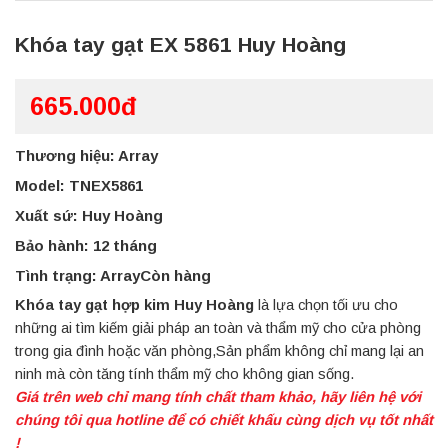
Khóa tay gạt EX 5861 Huy Hoàng
665.000đ
Thương hiệu: Array
Model: TNEX5861
Xuất sứ: Huy Hoàng
Bảo hành: 12 tháng
Tình trạng: ArrayCòn hàng
Khóa tay gạt hợp kim Huy Hoàng
là lựa chọn tối ưu cho
những ai tìm kiếm giải pháp an toàn và thẩm mỹ cho cửa phòng
trong gia đình hoặc văn phòng,Sản phẩm không chỉ mang lại an
ninh mà còn tăng tính thẩm mỹ cho không gian sống.
Giá trên web chỉ mang tính chất tham khảo, hãy liên hệ với
chúng tôi qua hotline để có chiết khấu cùng dịch vụ tốt nhất
!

◆ ◆ ◆

Task instructions:
The entries above should be written out in full, and any picture in them left out.

Answer box:
Khóa tay gạt EX 5861 Huy Hoàng
665.000đ
Thương hiệu: Array
Model: TNEX5861
Xuất sứ: Huy Hoàng
Bảo hành: 12 tháng
Tình trạng: ArrayCòn hàng
Khóa tay gạt hợp kim Huy Hoàng
là lựa chọn tối ưu cho
những ai tìm kiếm giải pháp an toàn và thẩm mỹ cho cửa phòng
trong gia đình hoặc văn phòng,Sản phẩm không chỉ mang lại an
ninh mà còn tăng tính thẩm mỹ cho không gian sống.
Giá trên web chỉ mang tính chất tham khảo, hãy liên hệ với
chúng tôi qua hotline để có chiết khấu cùng dịch vụ tốt nhất
!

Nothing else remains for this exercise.